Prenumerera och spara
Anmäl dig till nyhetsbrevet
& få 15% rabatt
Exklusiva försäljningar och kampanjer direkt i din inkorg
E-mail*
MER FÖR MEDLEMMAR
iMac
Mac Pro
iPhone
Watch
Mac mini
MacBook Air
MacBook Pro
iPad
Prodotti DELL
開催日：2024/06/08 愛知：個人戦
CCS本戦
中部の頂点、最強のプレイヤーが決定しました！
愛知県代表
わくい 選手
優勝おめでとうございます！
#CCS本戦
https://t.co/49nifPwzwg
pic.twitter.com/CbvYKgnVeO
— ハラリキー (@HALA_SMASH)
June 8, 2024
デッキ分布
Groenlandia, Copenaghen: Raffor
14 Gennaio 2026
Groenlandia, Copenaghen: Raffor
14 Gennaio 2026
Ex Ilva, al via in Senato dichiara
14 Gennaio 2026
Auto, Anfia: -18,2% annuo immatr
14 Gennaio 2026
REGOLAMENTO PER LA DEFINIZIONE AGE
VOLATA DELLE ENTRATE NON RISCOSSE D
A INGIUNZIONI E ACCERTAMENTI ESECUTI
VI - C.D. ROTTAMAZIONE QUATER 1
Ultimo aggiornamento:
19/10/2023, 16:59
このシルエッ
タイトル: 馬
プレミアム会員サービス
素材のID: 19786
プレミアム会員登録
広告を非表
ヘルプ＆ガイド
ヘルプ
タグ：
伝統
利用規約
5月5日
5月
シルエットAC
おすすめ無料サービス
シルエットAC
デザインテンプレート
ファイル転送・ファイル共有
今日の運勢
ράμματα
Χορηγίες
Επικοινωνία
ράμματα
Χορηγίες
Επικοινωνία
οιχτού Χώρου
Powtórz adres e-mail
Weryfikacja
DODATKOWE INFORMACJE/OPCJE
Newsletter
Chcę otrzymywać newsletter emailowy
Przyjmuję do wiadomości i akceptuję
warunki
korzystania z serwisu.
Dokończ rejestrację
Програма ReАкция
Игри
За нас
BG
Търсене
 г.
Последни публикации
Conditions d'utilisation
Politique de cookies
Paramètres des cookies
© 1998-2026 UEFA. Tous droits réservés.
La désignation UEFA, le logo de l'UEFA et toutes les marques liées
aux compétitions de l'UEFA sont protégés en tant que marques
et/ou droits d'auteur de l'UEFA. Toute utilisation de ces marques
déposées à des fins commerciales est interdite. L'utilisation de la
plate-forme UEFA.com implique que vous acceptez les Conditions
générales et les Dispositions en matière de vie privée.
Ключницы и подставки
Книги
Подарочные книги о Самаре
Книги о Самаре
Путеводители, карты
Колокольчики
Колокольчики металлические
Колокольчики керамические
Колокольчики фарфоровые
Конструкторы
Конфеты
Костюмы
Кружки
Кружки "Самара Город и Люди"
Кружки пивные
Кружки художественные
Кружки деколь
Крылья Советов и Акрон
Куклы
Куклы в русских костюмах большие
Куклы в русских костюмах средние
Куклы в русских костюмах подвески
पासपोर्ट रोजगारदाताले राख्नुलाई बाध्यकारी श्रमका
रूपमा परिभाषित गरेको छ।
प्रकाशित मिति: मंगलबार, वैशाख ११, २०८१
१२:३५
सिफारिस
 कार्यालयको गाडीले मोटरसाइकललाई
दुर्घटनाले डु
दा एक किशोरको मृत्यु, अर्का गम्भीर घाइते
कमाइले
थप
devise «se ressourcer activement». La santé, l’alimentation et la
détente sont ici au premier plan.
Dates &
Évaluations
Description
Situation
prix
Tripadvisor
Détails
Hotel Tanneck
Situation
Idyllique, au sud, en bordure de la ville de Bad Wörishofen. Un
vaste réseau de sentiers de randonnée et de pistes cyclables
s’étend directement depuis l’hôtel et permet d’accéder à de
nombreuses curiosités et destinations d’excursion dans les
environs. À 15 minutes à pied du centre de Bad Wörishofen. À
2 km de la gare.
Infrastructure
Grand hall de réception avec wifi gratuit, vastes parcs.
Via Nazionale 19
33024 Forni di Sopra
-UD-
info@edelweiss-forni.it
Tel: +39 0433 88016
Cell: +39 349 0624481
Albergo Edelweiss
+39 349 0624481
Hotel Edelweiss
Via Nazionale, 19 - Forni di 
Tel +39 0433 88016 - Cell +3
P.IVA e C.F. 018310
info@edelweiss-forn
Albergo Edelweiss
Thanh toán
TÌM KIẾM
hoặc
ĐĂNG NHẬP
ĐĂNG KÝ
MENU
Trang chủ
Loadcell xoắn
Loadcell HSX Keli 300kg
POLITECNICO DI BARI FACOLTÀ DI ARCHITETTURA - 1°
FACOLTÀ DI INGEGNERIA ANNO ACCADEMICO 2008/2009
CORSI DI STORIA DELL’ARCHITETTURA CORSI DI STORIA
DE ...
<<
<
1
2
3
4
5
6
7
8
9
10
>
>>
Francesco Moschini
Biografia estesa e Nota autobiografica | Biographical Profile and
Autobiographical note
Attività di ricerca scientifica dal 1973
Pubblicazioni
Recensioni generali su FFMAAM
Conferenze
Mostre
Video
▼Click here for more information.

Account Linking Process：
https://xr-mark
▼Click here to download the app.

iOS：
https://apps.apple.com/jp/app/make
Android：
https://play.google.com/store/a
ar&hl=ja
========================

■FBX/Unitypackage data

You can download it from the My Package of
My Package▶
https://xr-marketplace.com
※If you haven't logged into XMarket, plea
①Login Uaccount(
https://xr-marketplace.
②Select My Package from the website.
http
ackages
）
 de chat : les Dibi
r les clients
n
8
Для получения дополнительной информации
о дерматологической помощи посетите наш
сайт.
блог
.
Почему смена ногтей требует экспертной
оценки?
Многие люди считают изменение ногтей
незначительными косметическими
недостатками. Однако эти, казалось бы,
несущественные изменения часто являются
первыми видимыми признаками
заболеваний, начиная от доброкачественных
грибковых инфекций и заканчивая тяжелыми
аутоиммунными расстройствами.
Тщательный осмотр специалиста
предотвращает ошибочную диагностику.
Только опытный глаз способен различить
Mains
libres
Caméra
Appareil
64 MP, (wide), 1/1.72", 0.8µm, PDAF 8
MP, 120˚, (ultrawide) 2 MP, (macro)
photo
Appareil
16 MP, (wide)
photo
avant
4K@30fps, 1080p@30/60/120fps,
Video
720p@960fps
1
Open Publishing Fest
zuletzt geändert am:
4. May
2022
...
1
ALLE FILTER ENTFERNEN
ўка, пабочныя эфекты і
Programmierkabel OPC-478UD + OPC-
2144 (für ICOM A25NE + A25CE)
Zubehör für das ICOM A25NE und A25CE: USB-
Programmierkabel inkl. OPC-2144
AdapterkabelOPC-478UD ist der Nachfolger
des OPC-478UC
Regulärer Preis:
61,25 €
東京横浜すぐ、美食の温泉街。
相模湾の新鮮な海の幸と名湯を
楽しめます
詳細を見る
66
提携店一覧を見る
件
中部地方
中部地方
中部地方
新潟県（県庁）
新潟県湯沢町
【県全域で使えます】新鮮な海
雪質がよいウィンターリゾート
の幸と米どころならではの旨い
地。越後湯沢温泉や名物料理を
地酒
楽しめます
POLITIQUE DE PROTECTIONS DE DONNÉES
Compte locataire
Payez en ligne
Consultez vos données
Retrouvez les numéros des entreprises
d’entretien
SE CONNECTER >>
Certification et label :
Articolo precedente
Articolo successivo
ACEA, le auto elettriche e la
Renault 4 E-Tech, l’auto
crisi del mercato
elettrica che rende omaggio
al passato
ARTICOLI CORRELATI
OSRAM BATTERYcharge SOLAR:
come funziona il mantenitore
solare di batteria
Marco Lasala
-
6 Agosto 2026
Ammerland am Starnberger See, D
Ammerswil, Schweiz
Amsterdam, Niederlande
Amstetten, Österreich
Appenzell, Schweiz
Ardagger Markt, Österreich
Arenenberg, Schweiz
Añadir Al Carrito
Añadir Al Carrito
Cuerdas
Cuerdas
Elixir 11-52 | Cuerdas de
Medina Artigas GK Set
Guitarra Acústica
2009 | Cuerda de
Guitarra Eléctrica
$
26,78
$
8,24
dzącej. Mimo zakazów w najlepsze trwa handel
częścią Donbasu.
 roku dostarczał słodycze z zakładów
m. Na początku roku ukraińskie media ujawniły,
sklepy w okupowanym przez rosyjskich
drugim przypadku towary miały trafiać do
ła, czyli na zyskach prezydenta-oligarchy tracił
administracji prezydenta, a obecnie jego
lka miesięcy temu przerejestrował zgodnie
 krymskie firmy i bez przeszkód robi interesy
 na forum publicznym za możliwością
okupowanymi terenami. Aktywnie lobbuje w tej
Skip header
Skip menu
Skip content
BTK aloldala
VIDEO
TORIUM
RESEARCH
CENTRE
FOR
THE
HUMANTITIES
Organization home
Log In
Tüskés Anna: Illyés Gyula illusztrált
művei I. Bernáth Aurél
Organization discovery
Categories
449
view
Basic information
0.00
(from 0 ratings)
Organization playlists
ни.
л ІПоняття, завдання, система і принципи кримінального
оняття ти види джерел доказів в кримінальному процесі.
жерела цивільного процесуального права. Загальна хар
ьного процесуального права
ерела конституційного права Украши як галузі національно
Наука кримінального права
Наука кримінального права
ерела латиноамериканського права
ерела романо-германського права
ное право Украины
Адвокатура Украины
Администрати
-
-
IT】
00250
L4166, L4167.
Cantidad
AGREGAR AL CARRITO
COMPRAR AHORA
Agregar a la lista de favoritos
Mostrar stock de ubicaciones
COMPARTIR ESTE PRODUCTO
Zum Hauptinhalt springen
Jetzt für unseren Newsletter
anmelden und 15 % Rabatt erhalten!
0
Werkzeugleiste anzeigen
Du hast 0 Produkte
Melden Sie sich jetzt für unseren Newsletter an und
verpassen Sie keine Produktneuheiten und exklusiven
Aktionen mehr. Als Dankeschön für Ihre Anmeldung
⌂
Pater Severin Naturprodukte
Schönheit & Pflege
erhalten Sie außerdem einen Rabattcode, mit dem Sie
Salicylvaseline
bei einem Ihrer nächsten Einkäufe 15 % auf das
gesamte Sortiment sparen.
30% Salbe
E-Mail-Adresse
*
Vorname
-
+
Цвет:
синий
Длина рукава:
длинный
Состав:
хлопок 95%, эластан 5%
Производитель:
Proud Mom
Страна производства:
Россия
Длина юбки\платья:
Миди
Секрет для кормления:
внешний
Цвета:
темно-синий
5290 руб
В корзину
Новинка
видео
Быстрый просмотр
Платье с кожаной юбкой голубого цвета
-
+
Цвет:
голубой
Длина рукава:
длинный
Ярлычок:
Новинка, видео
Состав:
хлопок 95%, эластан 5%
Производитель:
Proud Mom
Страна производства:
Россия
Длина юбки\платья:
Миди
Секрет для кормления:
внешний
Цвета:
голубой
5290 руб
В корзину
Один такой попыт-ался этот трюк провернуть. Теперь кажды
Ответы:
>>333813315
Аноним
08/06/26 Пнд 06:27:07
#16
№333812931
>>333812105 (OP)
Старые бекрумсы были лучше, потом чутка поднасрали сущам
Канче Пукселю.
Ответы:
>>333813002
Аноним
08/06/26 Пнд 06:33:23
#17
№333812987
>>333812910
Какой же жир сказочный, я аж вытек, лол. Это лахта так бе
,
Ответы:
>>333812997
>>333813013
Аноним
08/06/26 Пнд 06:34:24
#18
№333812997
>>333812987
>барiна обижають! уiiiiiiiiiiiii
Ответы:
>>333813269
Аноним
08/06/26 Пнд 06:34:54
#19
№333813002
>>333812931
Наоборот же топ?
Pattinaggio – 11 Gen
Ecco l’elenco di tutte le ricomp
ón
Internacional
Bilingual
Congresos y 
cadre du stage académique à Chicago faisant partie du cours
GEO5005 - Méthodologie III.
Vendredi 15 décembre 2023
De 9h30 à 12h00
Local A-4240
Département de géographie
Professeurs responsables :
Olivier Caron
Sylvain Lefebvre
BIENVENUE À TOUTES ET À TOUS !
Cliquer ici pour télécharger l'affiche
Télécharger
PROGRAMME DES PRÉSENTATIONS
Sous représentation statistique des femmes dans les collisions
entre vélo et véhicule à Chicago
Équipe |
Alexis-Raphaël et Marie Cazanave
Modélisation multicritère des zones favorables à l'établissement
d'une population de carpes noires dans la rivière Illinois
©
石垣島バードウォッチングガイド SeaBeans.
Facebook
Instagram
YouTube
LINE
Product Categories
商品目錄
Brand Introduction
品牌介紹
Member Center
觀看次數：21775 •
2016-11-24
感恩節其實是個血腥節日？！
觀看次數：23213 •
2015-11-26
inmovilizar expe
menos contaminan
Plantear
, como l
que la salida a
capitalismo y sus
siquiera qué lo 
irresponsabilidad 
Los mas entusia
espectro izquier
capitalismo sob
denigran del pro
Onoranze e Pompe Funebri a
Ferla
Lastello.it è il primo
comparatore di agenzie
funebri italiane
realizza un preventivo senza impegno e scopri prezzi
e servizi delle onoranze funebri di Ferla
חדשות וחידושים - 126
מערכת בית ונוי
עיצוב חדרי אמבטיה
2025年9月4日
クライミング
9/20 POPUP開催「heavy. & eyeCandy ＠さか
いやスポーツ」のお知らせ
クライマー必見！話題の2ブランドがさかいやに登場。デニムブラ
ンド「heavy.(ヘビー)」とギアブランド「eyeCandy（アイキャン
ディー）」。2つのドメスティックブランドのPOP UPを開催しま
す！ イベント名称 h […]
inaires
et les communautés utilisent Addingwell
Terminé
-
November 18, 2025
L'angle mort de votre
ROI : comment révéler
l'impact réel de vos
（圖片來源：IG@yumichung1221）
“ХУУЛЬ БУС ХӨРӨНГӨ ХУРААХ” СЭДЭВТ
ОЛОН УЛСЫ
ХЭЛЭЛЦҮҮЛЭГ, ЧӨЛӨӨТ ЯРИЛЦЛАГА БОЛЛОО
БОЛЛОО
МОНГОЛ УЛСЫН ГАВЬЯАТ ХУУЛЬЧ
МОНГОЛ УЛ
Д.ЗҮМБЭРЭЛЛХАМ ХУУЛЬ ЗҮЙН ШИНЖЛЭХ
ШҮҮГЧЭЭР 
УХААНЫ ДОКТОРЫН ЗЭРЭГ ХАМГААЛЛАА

- **Work order**
In the data above, each line holding "unseren" is to be found and copied.

- **Task answer**
Jetzt für unseren Newsletter
Melden Sie sich jetzt für unseren Newsletter an und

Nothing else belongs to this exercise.